If you don't believe us, check out the First Street bridge on Saturday morning when hundreds of animal lovers will be dressed up in gorilla costumes for the 2012 Austin Gorilla Run. Registration for the event includes a full-body gorilla suit (that, thank goodness, you get to keep), and all of the proceeds go toward The Mountain Gorilla Conservation Fun to help save the big, beautiful creatures in Africa. Specific enough for you?
If it's costumes you want, the Austin Crowne Plaza Hotel is hosting the annual Clockwork Con 2012. This weekend-long convention for Steampunk enthusiasts will feature all the mind-bending elements that make this aesthetically conflicted sub-genre such a draw to sci-fi enthusiasts. Panel presentations will be held on Steampunk costuming, gaming, live action role playing, literature, music and performance. Amazing costumes, mimes, magicians and burlesque dancers will make this weekend unforgettable, no matter with which era you identify.

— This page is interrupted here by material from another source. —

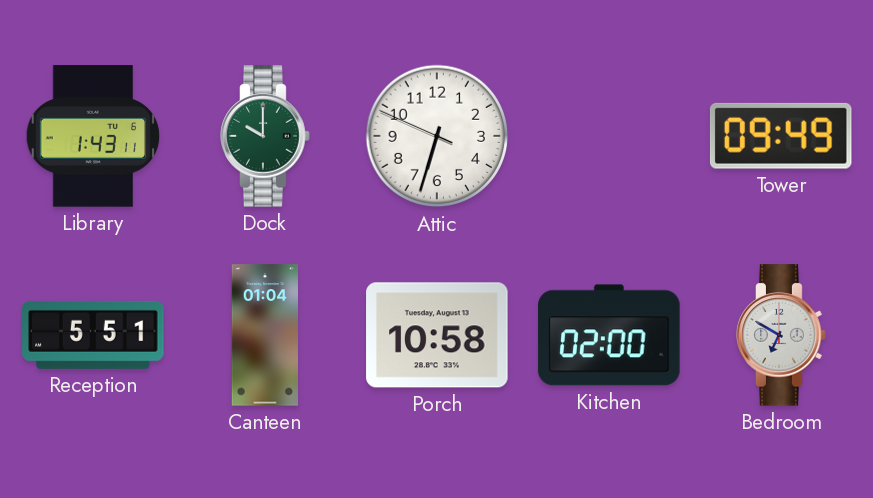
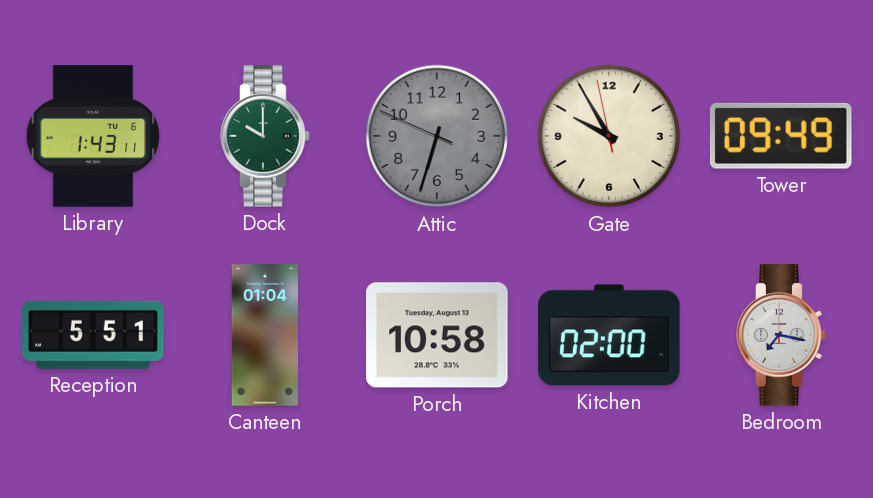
Attic dial: white -> grey
Gate: none -> 9:54
Bedroom: 6:50 -> 7:17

Also this weekend, the Alamo Drafthouse is showing a film that has risen above all the others at their genre-specific horror/sci-fi/action festival, Fantastic Fest. The foreign film, Bullhead, tells the story of a steroid-infused cattle farmer running from his past. Drafthouse CEO Tim League loved it so much, he bought the distributing rights to it, and now the film has been announced on the short list for the 2012 Best Foreign Film Academy Awards. To celebrate, the Alamo is giving Austin audiences two chances to see the breakthrough film this weekend at their South Lamar location.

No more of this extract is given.